Exercise instructions: Copy, from the data below, each line that has the word "rukola".

(Items from a data source)
▼
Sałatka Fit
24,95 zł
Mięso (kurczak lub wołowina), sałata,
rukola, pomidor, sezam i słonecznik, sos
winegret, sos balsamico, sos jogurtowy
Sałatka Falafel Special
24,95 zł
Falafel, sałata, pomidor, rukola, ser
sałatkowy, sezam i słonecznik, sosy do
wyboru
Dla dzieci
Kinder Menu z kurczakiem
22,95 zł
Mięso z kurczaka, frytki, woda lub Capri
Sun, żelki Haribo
▲
Final answer:
rukola, pomidor, sezam i słonecznik, sos
Falafel, sałata, pomidor, rukola, ser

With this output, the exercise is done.